Endlich beginnt der Umbau des Marx-Engels-Forums. Doch was aus der Spandauer Straße wird, hat Ute Bonde (CDU) nicht entschieden. Spielt sie auf Zeit?

Grundsteinlegung am Marx-Engels-Forum mit Kai Wegner (Mitte) und Ute Bonde (rechts daneben)

U m freudiges Spatenstichvokabular waren die Beteiligten beim offiziellen Beginn des Umbaus am Marx-Engels-Forum in Mitte nicht verlegen. „Berlin bekommt einen lebendigen grünen Freiraum im Herzen der Stadt“, jubilierte der Regierende Bürgermeister Kai Wegner (CDU). Seine Parteifreundin, Verkehrssenatorin Ute Bonde, sonst eher fürs Aufräumen bekannt, bemühte einen Bandwurmsatz: „Zwischen Fernsehturm und Spree entsteht ein grüner, klimaangepasster Ort mit hoher Aufenthaltsqualität, der Nachhaltigkeit, Kultur und die bewegte Geschichte von Berlins historischer Mitte miteinander vereint.“

Von einem „zukunftsweisenden Projekt“ für Berlin sprach Christoph Schmidt, Geschäftsführer der landeseigenen Grün Berlin GmbH, unter deren Federführung der Umbau seit Montag vonstatten geht. Doch das alles entscheidende Thema erwähnte der Bauherr mit keiner Silbe: Wird es zwischen Fernsehturm und Spree wirklich einen Freiraum geben, der vom Fernsehturm zur Spree reicht?

Oder bleibt die überdimensionierte Spandauer Straße weiter die breite Schneise, die beide Teilräume – Rathausforum auf der östlichen, Marx-Engels-Forum auf der westlichen Seite – erbarmungslos in zwei Hälften zerschneidet?

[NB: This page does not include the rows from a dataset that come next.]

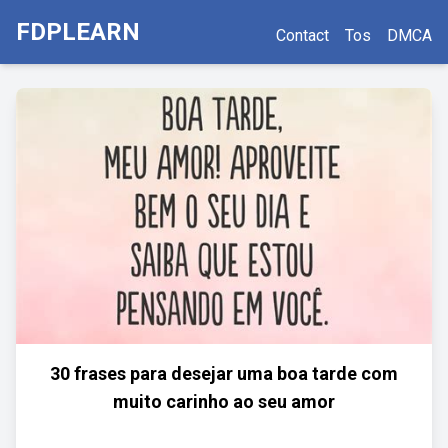
FDPLEARN
Contact
Tos
DMCA
30 frases para desejar uma boa tarde com
muito carinho ao seu amor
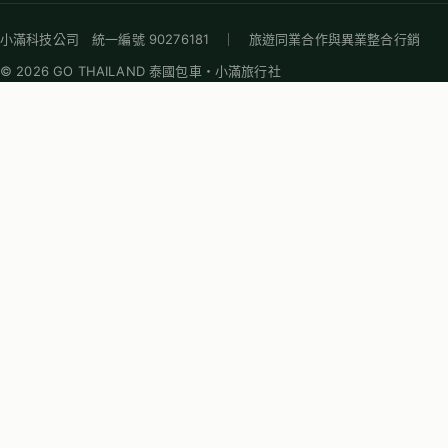
小滿科技公司 統一編號 90276181 ｜ 旅遊同業合作與異業整合行銷
© 2026 GO THAILAND 泰國包車・小滿旅行社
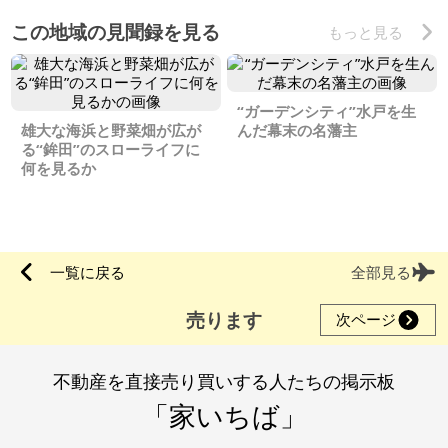
この地域の見聞録を見る
もっと見る
“ガーデンシティ”水戸を生
雄大な海浜と野菜畑が広が
んだ幕末の名藩主
る“鉾田”のスローライフに
何を見るか
一覧に戻る
全部見る
売ります
次ページ
不動産を直接売り買いする人たちの掲示板
「家いちば」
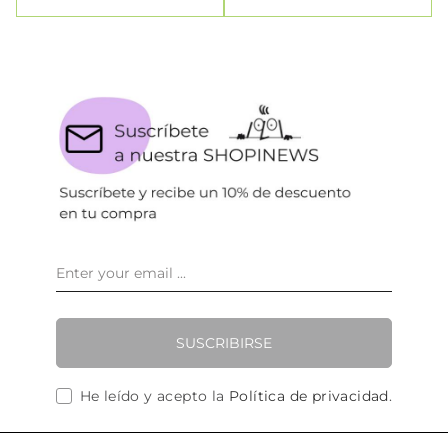
SUSCRIBIRSE
He leído y acepto la
Política de privacidad
.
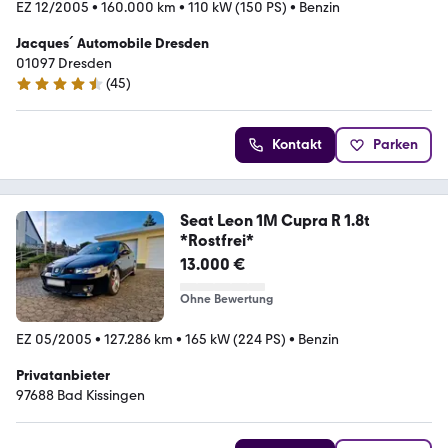
EZ 12/2005
•
160.000 km
•
110 kW (150 PS)
•
Benzin
Jacques´ Automobile Dresden
01097 Dresden
(
45
)
4.3 Sterne
Kontakt
Parken
Seat Leon 1M Cupra R 1.8t
*Rostfrei*
13.000 €
Ohne Bewertung
EZ 05/2005
•
127.286 km
•
165 kW (224 PS)
•
Benzin
Privatanbieter
97688 Bad Kissingen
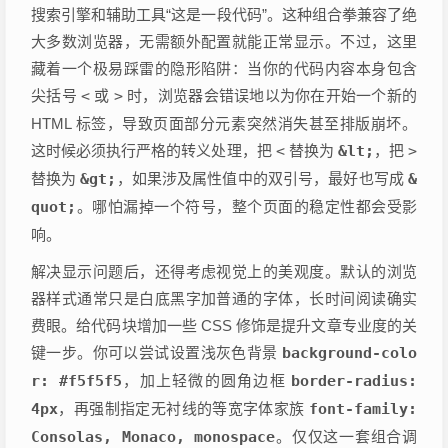
搜索引擎和辅助工具“这是一段代码”。这种组合拳兼容了绝
大多数浏览器，无需额外配置就能正常显示。不过，这里
藏着一个极易踩雷的隐形陷阱：当你的代码内容本身包含
尖括号
<
或
>
时，浏览器会错误地以为你在开始一个新的
HTML 标签，导致页面部分元素突然消失甚至排版崩坏。
这时候必须执行严格的转义处理，把
<
替换为
&lt;
，把
>
替换为
&gt;
，如果涉及属性值中的双引号，最好也写成
&
quot;
。哪怕漏掉一个符号，整个页面的稳定性都会受影
响。
解决显示问题后，还得考虑视觉上的美观度。默认的浏览
器样式通常只是白底黑字加普通的字体，长时间阅读确实
费眼。给代码块增加一些 CSS 修饰是提升文章专业度的关
键一步。你可以尝试设置浅灰色背景
background-colo
r: #f5f5f5
，加上轻微的圆角边框
border-radius:
4px
，再强制指定无衬线的等宽字体家族
font-family:
Consolas, Monaco, monospace
。仅仅这一套组合调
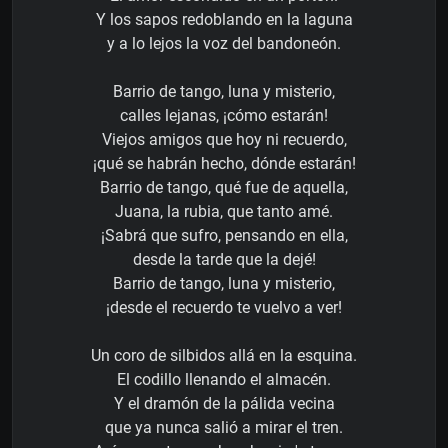
Y los sapos redoblando en la laguna
y a lo lejos la voz del bandoneón.
Barrio de tango, luna y misterio,
calles lejanas, ¡cómo estarán!
Viejos amigos que hoy ni recuerdo,
¡qué se habrán hecho, dónde estarán!
Barrio de tango, qué fue de aquella,
Juana, la rubia, que tanto amé.
¡Sabrá que sufro, pensando en ella,
desde la tarde que la dejé!
Barrio de tango, luna y misterio,
¡desde el recuerdo te vuelvo a ver!
Un coro de silbidos allá en la esquina.
El codillo llenando el almacén.
Y el dramón de la pálida vecina
que ya nunca salió a mirar el tren.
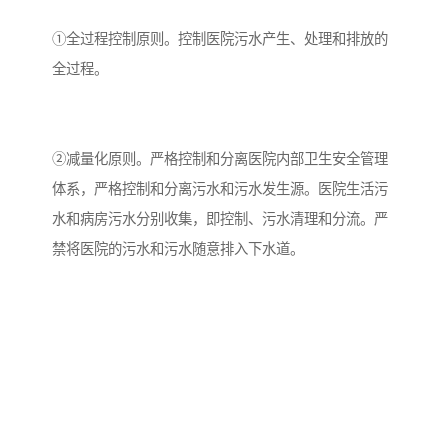
①全过程控制原则。控制医院污水产生、处理和排放的
备
微动力污水处理设备
集中式生活污水处理设备
全过程。
接触式一体化污水处理设
化粪池一体化污水处理设
备
备
污水处理一体化设备
气浮机设备
②减量化原则。严格控制和分离医院内部卫生安全管理
体系，严格控制和分离污水和污水发生源。医院生活污
淀粉污水处理设备
塑料污水处理设备
水和病房污水分别收集，即控制、污水清理和分流。严
净水设备反渗透
奶制品加工污水处理设备
禁将医院的污水和污水随意排入下水道。
喷漆污水处理设备
污水处理设备设备生产厂
家
屠宰场一体化污水处设备
餐厨垃圾污水处理设备
生产厂家
洗车污水处理设备
变电站污水处理设备
熟食厂污水处理设备
美容院一体化污水处理设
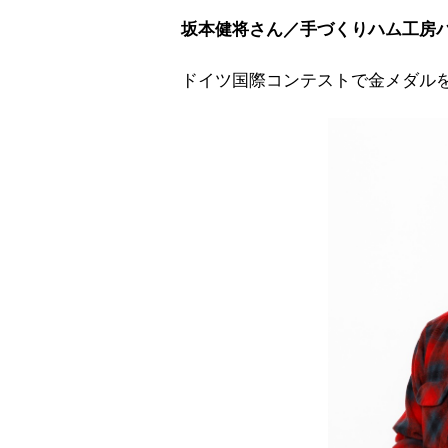
坂本健将さん／手づくりハム工房バ
ドイツ国際コンテストで金メダル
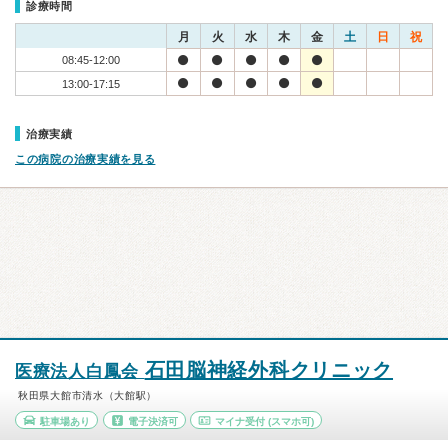
診療時間
月
火
水
木
金
土
日
祝
08:45-12:00
13:00-17:15
治療実績
この病院の治療実績を見る
石田脳神経外科クリニック
医療法人白鳳会
秋田県大館市清水（大館駅）
駐車場あり
電子決済可
マイナ受付
(スマホ可)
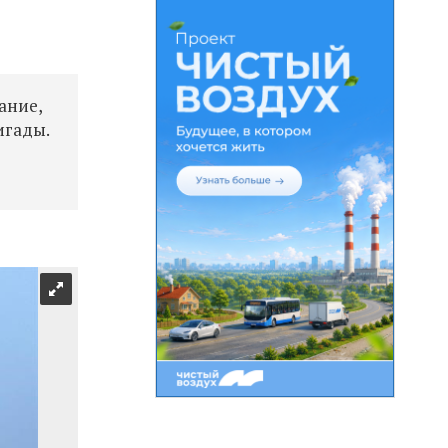
ание,
игады.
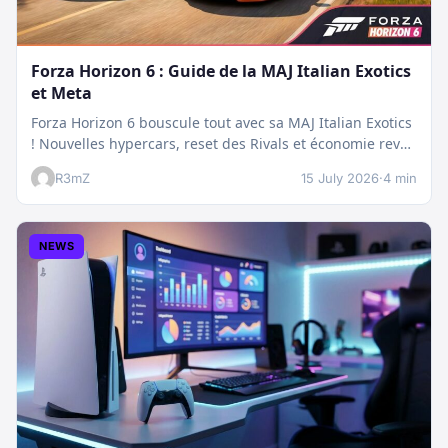
Forza Horizon 6 : Guide de la MAJ Italian Exotics
et Meta
Forza Horizon 6 bouscule tout avec sa MAJ Italian Exotics
! Nouvelles hypercars, reset des Rivals et économie revue
:…
R3mZ
15 July 2026
·
4 min
NEWS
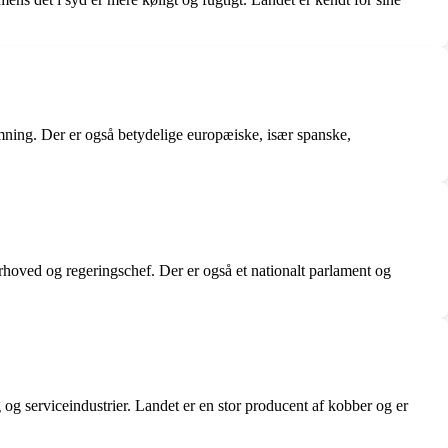
mning. Der er også betydelige europæiske, især spanske,
rhoved og regeringschef. Der er også et nationalt parlament og
 og serviceindustrier. Landet er en stor producent af kobber og er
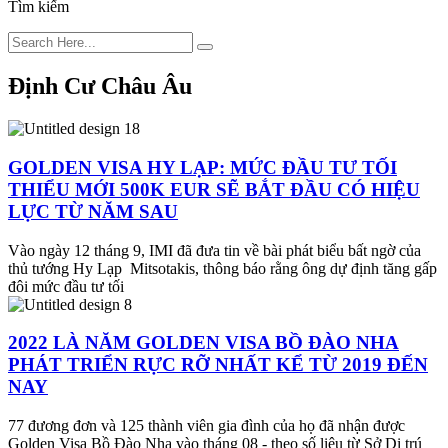
Tìm kiếm
Định Cư Châu Âu
GOLDEN VISA HY LẠP: MỨC ĐẦU TƯ TỐI
THIỂU MỚI 500K EUR SẼ BẮT ĐẦU CÓ HIỆU
LỰC TỪ NĂM SAU
Vào ngày 12 tháng 9, IMI đã đưa tin về bài phát biểu bất ngờ của
thủ tướng Hy Lạp Mitsotakis, thông báo rằng ông dự định tăng gấp
đôi mức đầu tư tối
2022 LÀ NĂM GOLDEN VISA BỒ ĐÀO NHA
PHÁT TRIỂN RỰC RỠ NHẤT KỂ TỪ 2019 ĐẾN
NAY
77 đương đơn và 125 thành viên gia đình của họ đã nhận được
Golden Visa Bồ Đào Nha vào tháng 08 - theo số liệu từ Sở Di trú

Anfrage bei Grün Berlin, Dienstag früh um 9.58 Uhr. Keine Antwort. Nachfrage, Mittwoch 13.19 Uhr. Antwort 15.00 Uhr: „Wir befinden uns noch in der entsprechenden Abstimmung und werden uns schnellstmöglich bei Ihnen zurückmelden.“

Rückmeldung dann, nach drei Arbeitstagen, am Donnerstag um 16.49 Uhr: „Wir sind hierzu mit der Senatsverwaltung für Mobilität, Verkehr, Klimaschutz und Umwelt (SenMVKU) im regelmäßigen Austausch, um den optimalen Querschnitt der ‚neuen‘ Spandauer Straße zu definieren.“

Grün Berlin wohl standhaft

Grün Berlin hat es sich mit der Antwort also nicht leicht gemacht, und das ist eine gute Nachricht. Denn wer die anschließenden Ausführungen genau liest, erfährt, dass es zwischen der Verkehrssenatorin und ihrer nachgeordneten Einrichtung offensichtlich einen Dissens gibt. Einen Dissens, bei dem Grün Berlin bislang nicht den Kürzeren gezogen hat.

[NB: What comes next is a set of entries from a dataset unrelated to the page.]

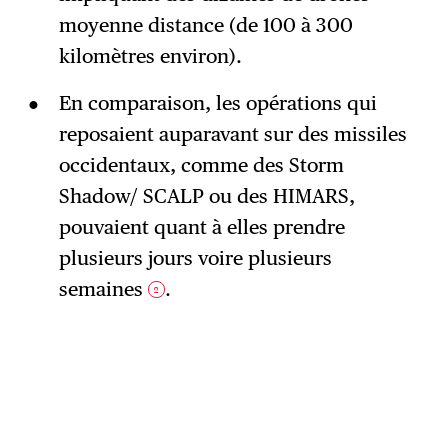
moyenne distance (de 100 à 300
kilomètres environ).
En comparaison, les opérations qui
reposaient auparavant sur des missiles
occidentaux, comme des Storm
Shadow/ SCALP ou des HIMARS,
pouvaient quant à elles prendre
plusieurs jours voire plusieurs
semaines
.
2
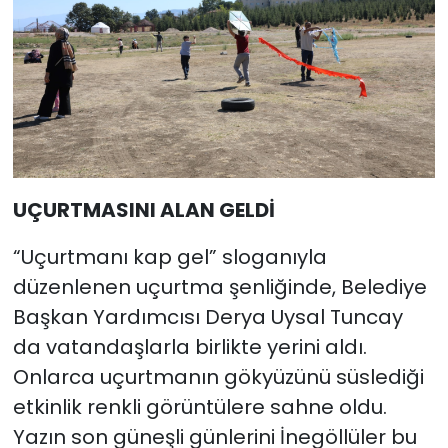
UÇURTMASINI ALAN GELDİ
“Uçurtmanı kap gel” sloganıyla
düzenlenen uçurtma şenliğinde, Belediye
Başkan Yardımcısı Derya Uysal Tuncay
da vatandaşlarla birlikte yerini aldı.
Onlarca uçurtmanın gökyüzünü süslediği
etkinlik renkli görüntülere sahne oldu.
Yazın son güneşli günlerini İnegöllüler bu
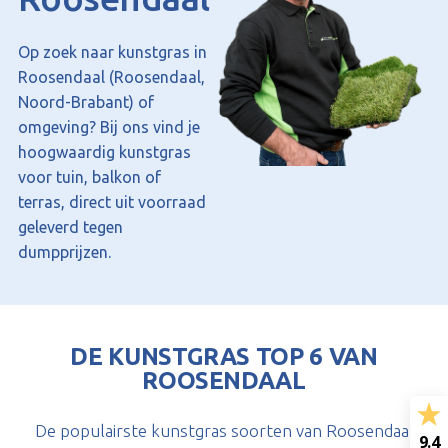
Op zoek naar kunstgras in
Roosendaal (Roosendaal,
Noord-Brabant) of
omgeving? Bij ons vind je
hoogwaardig kunstgras
voor tuin, balkon of
terras, direct uit voorraad
geleverd tegen
dumpprijzen.
DE KUNSTGRAS TOP 6 VAN
ROOSENDAAL
De populairste kunstgras soorten van Roosendaal
9.4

Denn in diesem Fall hätte am Montag bereits Klartext gesprochen werden können. Die Spandauer Straße bleibt eine Schneise, hätte die unfrohe Botschaft dann gelautet. Natürlich hätte es Gegenwind gegeben, aber den ist Bonde gewohnt.

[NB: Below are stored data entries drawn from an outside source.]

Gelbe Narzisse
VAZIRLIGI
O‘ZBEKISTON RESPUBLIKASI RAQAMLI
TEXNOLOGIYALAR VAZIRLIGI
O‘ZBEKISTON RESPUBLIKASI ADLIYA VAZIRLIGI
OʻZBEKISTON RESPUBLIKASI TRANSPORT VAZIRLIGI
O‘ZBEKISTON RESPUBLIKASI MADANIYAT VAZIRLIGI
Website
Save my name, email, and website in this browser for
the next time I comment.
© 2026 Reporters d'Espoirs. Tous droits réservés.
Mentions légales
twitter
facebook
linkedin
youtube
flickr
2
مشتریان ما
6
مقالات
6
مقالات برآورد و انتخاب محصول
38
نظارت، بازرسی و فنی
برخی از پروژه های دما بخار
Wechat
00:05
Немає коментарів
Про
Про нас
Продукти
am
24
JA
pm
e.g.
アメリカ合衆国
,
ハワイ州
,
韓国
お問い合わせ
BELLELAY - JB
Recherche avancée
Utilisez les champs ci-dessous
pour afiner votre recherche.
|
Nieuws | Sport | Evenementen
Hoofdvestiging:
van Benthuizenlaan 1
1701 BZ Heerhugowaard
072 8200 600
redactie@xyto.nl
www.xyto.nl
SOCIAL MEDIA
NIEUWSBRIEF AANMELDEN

Stattdessen fühlt sich Grün Berlin, das wird aus der späten Antwort deutlich, nach wie vor der inklusiven Philosophie des Büros RMP Stephan Lenzen verpflichtet, beide Teilräume zu einem gemeinsamen zusammenwachsen zu lassen.

Lenzen, der 2021 den Freiraumwettbewerb für die Berliner Mitte gewonnen hatte, hatte der taz schon im September vergangenen Jahres erklärt, am liebsten wäre es ihm, wenn auf der Spandauer Straße gar keine Autos mehr führen. Aber auch „die Reduzierung auf eine Fahrbahn mit Straßenbahn und grünen Gleisbetten würde eine Anbindung möglich machen“, gab er sich kompromissbereit. „Auch mit der bewussten und starken Markierung der Übergänge wäre es eine wesentliche Verbesserung zu heute.“ Am Ende sei dieses Thema aber eine politische Entscheidung.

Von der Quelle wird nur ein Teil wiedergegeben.